Description of the warning – algorithm did not converge
The generalized linear models function is a logistic regression similar to the logit function. It produces a model predicting the response variable based on the explanatory variable. If the algorithm does not end in a convergence, you will get our warning message. When using the binomial family in the function, if the maximum likelihood estimates result in a 1 or 0 the prediction is too perfect, and the convergence does not occur. Avoiding this message does not require perfect separation of the response variable and explanatory variable, because simply changing one value prevents the message from occurring. However, normally you do not have the luxury of simply changing the values.
Explanation of the warning
Here is an example of code that creates this warning message
> df = data.frame(x=c(1,2,3,4,5,6,7,8,9,10),
+ y=c(0,0,0,0,0,1,1,1,1,1))
>
> glm(y~x, data=df, family=”binomial”)
Call: glm(formula = y ~ x, family = “binomial”, data = df)
Coefficients:
(Intercept) x
-245.8 44.7
Degrees of Freedom: 9 Total (i.e. Null); 8 Residual
Null Deviance: 13.86
Residual Deviance: 7.865e-10 AIC: 4
Warning messages:
1: glm.fit: algorithm did not converge
2: glm.fit: fitted probabilities numerically 0 or 1 occurred
In this example, the generalized linear models (glm) function produces a one hundred percent probability of getting a value for y of zero if x is less than six and one if x is greater than five. Now preventing this warning from occurring does not require complete separation between x and y. All that is necessary is to change a single value and the warning goes away. Unfortunately, in real-life situations, we do not usually have the option of arbitrarily changing the data points.

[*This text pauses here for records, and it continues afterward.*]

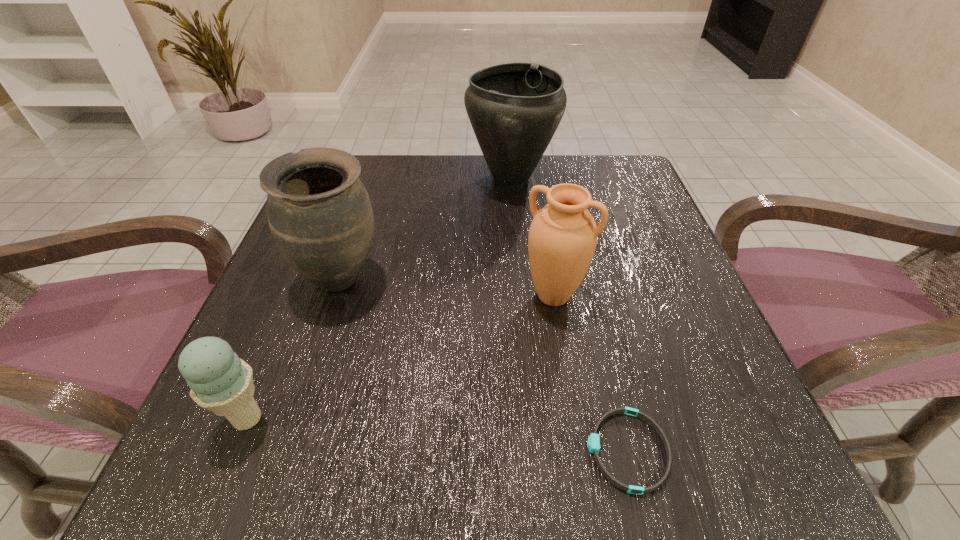 Locate an element on the screen. The image size is (960, 540). vacant area that lies between the leftmost urn and the farthest object is located at coordinates (426, 228).

Locate an element on the screen. This screenshot has height=540, width=960. empty space that is in between the shortest object and the second shortest object is located at coordinates (438, 435).

The width and height of the screenshot is (960, 540). I want to click on object that ranks as the third closest to the leftmost urn, so click(563, 235).

Find the location of `object that is the fourth closest one to the farthest object`. object that is the fourth closest one to the farthest object is located at coordinates (221, 382).

Select which urn is the closest to the wristband. Please provide its 2D coordinates. Your answer should be formatted as a tuple, i.e. [(x, y)], where the tuple contains the x and y coordinates of a point satisfying the conditions above.

[(563, 235)]

I want to click on urn identified as the second closest to the wristband, so click(319, 212). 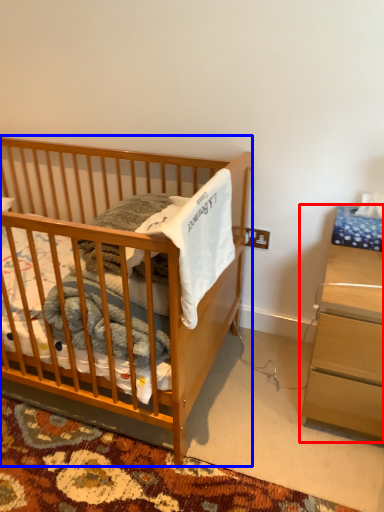 Question: Which of the following is the closest to the observer, nightstand (highlighted by a red box) or infant bed (highlighted by a blue box)?

Choices:
 (A) nightstand
 (B) infant bed

Answer: (B)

How to fix the warning – algorithm did not converge
In this example we do not need to change any of the values to fix this warning.

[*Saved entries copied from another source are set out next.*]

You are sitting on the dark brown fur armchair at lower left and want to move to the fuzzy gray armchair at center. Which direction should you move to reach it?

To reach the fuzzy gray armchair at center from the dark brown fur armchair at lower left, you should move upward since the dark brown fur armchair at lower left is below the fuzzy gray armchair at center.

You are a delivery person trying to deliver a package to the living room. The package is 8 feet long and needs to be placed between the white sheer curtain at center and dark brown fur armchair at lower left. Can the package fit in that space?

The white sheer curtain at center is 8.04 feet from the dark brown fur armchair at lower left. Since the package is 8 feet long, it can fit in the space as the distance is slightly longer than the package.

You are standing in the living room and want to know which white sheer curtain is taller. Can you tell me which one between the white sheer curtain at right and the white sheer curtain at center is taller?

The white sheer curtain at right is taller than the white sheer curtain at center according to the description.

> df = data.frame(x=c(1,2,3,4,5,6,7,8,9,10),
+ y=c(0,0,0,0,0,1,1,1,1,1))
>
> glm(y~x, data=df, family=”gaussian”)
Call: glm(formula = y ~ x, family = “gaussian”, data = df)
Coefficients:
(Intercept) x
-0.3333 0.1515
Degrees of Freedom: 9 Total (i.e. Null); 8 Residual
Null Deviance: 2.5
Residual Deviance: 0.6061 AIC: 6.345
All that we need to do is change the family parameter of the generalized linear models function from “binomial” to “gaussian”. As a result, the formula no longer produces fitted probabilities of one and zero and the warning message is fixed. There is no need to change values, it is just a simple matter of changing a single argument in the parameter of the generalized linear models function.
The generalized linear models function only seems to produce this warning message when the family argument is set to “binomial”. Because of this fact, all that is needed is to change that one argument. Changing the family argument to “gaussian” works but others should work as well. This warning message is an easy one to get when you do not have control over the input. It is also an easy one to fix when it comes up.